Prêter aux pollueurs, une mauvaise affaire pour les banques

Les lois nord-américaines qui engagent la responsabilité du bailleur de fonds autant que des industriels en cas d'atteinte à l'environnement poussent les banques à imposer des audits écologiques aux emprunteurs. Cette logique peut avoir des conséquences néfastes, par exemple pousser les entreprises de recyclage, particulièrement visées, à délocaliser leurs activités dans les pays du Sud.

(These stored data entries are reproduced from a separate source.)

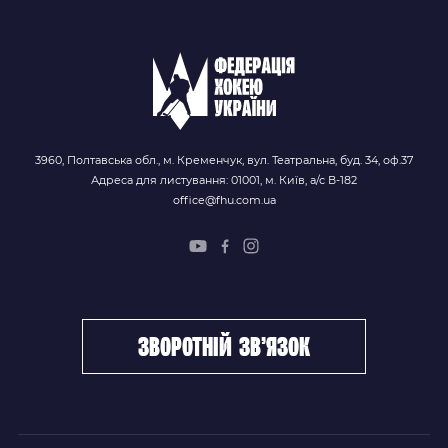
3960, Полтавська обл., м. Кременчук, вул. Театральна, буд. 34, оф.37
Адреса для листування: 01001, м. Київ, а/с В-182
office@fhu.com.ua
зворотній зв’язок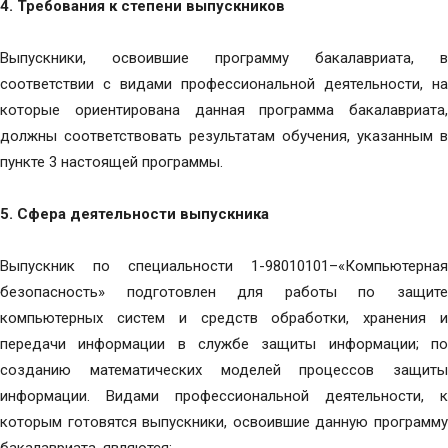
4.
Требования к степени выпускников
Выпускники, освоившие программу бакалавриата, в
соответствии с видами профессиональной деятельности, на
которые ориентирована данная программа бакалавриата,
должны соответствовать результатам обучения, указанным в
пункте 3 настоящей программы.
5.
Сфера деятельности выпускника
Выпускник по специальности 1-98010101–«Компьютерная
безопасность» подготовлен для работы по защите
компьютерных систем и средств обработки, хранения и
передачи информации в службе защиты информации; по
созданию математических моделей процессов защиты
информации. Видами профессиональной деятельности, к
которым готовятся выпускники, освоившие данную программу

Algoma Steel, troisième entreprise de métallurgie canadienne en difficulté financière n'a pas trouvé de bailleur de fonds. Algoma Steel est propriétaire d'une usine très polluante et les prêteurs craignent d'être tenus pour responsables des dégâts écologiques que, depuis des années, la société inflige au lac Supérieur et à la localité de Sault Ste Marie. Les banques nord-américaines sont de plus en plus inquiètes à l'idée d'avoir à supporter les frais occasionnés par les opérations de dépollution sur les sites contaminés. Elles refusent de plus en plus de prêter à certains industriels susceptibles d'engager leur responsabilité écologique. Dans la ligne de mire de ces banquiers : les recycleurs de déchets, les marchands de ferraille, les entreprises manipulant les produits toxiques, les industries papetières voire les stations-service. Les banques américaines procèdent maintenant à un audit écologique des entreprises sollicitant un prêt et évaluent ainsi les risques environnementaux encourus. Elles ont aussi défini les responsabilités en matière de surveillance des pratiques écologiques une fois le prêt accordé. En effet, de nombreuses banques ont eu à payer les coûts de dépollution sur des biens immobiliers donnés en caution. La législation et la jurisprudence en Amérique du Nord étendent en effet la responsabilité aux prêteurs en cas de dégâts à l'environnement, comme vient de le prouver une retentissante affaire dans l'état de Géorgie. Devant la protestation des banques à la suite de cette affaire, le Congrès s'oriente vers une nouvelle loi protégeant le prêteur.

Il s'agit d'un article traduit du "Financial Times" de Londres. Il est clair que ce n'est pas la défense de l'environnement qui anime ces banquiers mais la crainte d'être frappé au portefeuille. L'audit écologique est une bonne chose en soi mais il ne faut pas non plus pousser à l'extrême la logique bancaire car les entreprises de recyclage et de dépollution doivent avoir des fonds de roulement. Les asphyxier financièrement serait contre-productif. Il faut espérer que l'attitude des banques ne pousse pas ces industries à aller exercer leurs activités dans le Tiers-Monde sous les déguisements les plus divers comme cela s'est vu au Guyana récemment.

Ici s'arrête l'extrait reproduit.